The Centre would approach the Supreme
Court to defer the National Eligibility cum Entrance Test (NEET), the
common gateway for admissions to the medical and dental programme, by a
year.
“The government has nothing to do with the decision to hold NEET from
this year. This is a Supreme Court directive. But it is true that we
cannot expect students to switch to a new system. We are for common
entrance exam but not from this year. We’ll again approach the court for
this through Attorney General and plead before it to defer it by a
year,” said parliamentary affairs minister M Venkaiah Naidu in Lok Sabha
on Wednesday.
Naidu was responding to demand raised by members of Parliament in Lok
Sabha during zero hour. Cutting across party lines, MPs said students
preparing for medical entrance tests in the states would suffer and NEET
should be deferred for a year. Trinamool Congress MP Kakoli Ghosh
Dastidar pointed out that students in West Bengal had been preparing for
years for the test.
“They have been suddenly told that a central exam would be there. The
syllabus of this NEET would be 30 per cent different from state exam
syllabus,” she said. “Please initiate a legislation to do away with the
court order and hold common exams in phases so that students are not
anguished. Also how can students who have studied always in a regional
language suddenly take the test in Hindi or English,” Dastidar said.

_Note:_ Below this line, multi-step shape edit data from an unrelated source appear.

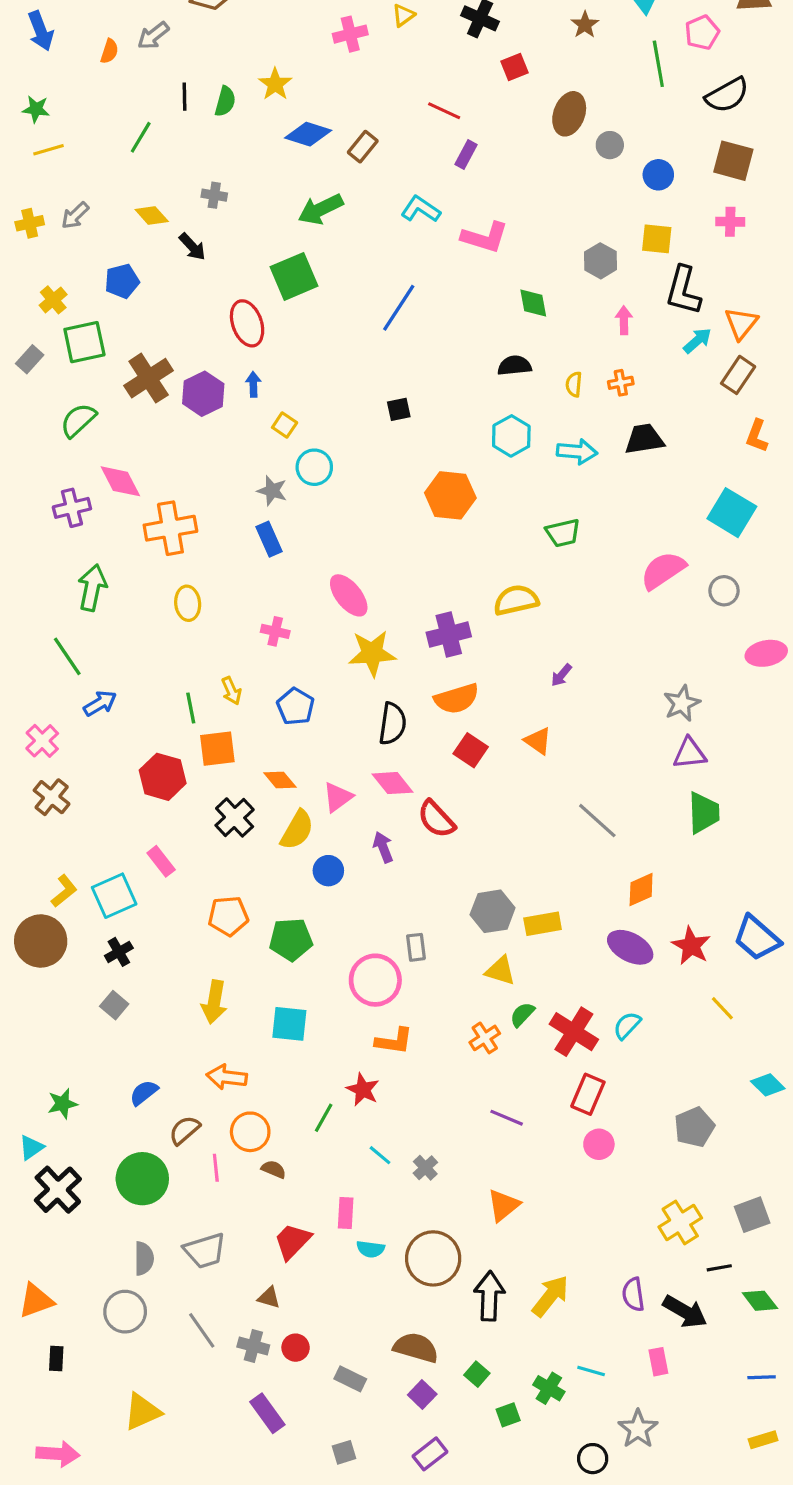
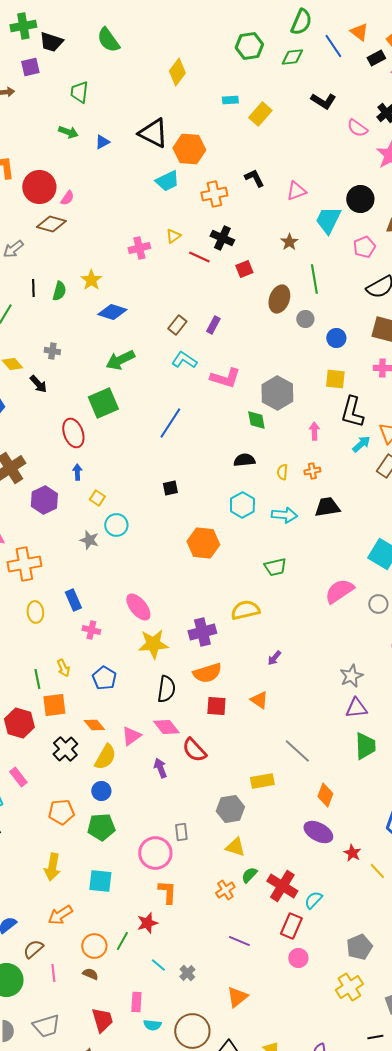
green line: (658, 64) -> (314, 279), moved
red line: (444, 111) -> (199, 257), moved
brown rectangle: (363, 147) -> (177, 325), moved
gray hexagon: (600, 261) -> (277, 393), moved, size x1.5
purple hexagon: (203, 394) -> (44, 500), moved
blue rectangle: (269, 539) -> (73, 600), moved
red square: (471, 750) -> (216, 706), turned -30
blue circle: (328, 871) -> (101, 791), moved
orange diamond: (641, 889) -> (325, 795), turned -45
yellow rectangle: (543, 924) -> (262, 781), moved
red star: (691, 946) -> (352, 853), moved, size x0.7
cyan semicircle: (627, 1025) -> (313, 900), moved
orange L-shape: (394, 1041) -> (167, 892), turned -95
orange arrow: (227, 1077) -> (60, 915), turned -40
red star: (363, 1090) -> (147, 923), turned 30
orange circle: (250, 1132) -> (94, 946), moved
yellow cross: (680, 1222) -> (349, 987), moved
red trapezoid: (292, 1241) -> (102, 1020), turned 120

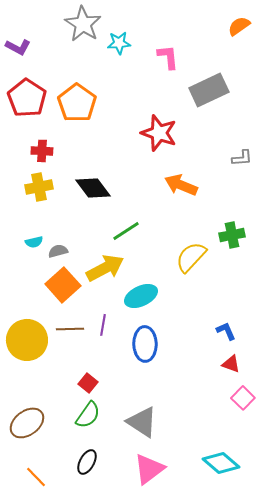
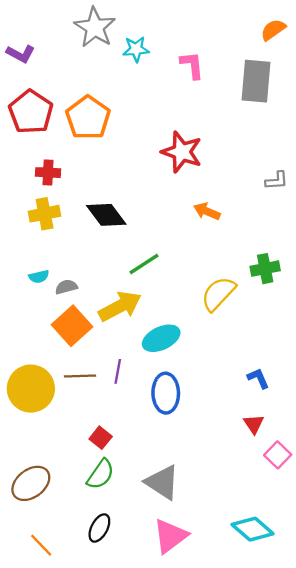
gray rectangle: (209, 90) -> (256, 81), moved, turned -60
orange arrow: (181, 185) -> (207, 211), size x0.7
red triangle: (231, 364) -> (254, 424), moved, turned 36

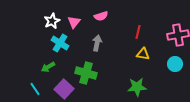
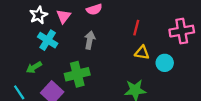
cyan circle: (175, 64) -> (165, 63), moved
green cross: (86, 73) -> (77, 74), turned -30

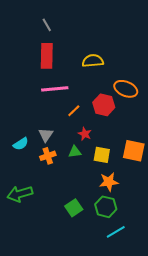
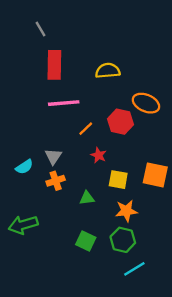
gray line: (47, 25) -> (41, 29), moved
green triangle: (75, 152) -> (87, 198), moved
green square: (74, 208) -> (86, 241), turned -30

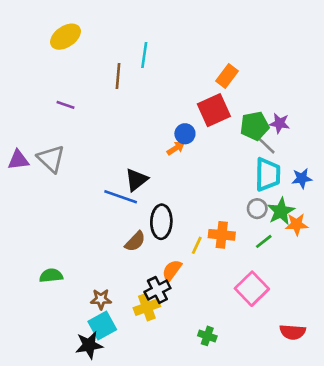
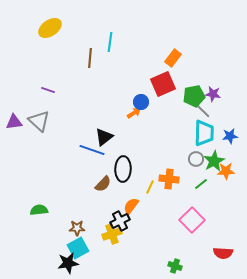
purple line: (66, 105) -> (48, 90), moved
green cross: (207, 336) -> (175, 266), moved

Bengal state medical exams were scheduled on May 17 but can’t be held
due to Supreme Court orders. “Defer this exam by a year,” Congress
leader Mallikarjun Kharge said. Shiromani Akali Dal’s Prem Singh
Chandumajra asked the Centre to include Punjabi in the seven vernacular
languages in which Centre is asking the Supreme Court to allow conduct
of the otherwise bilingual test.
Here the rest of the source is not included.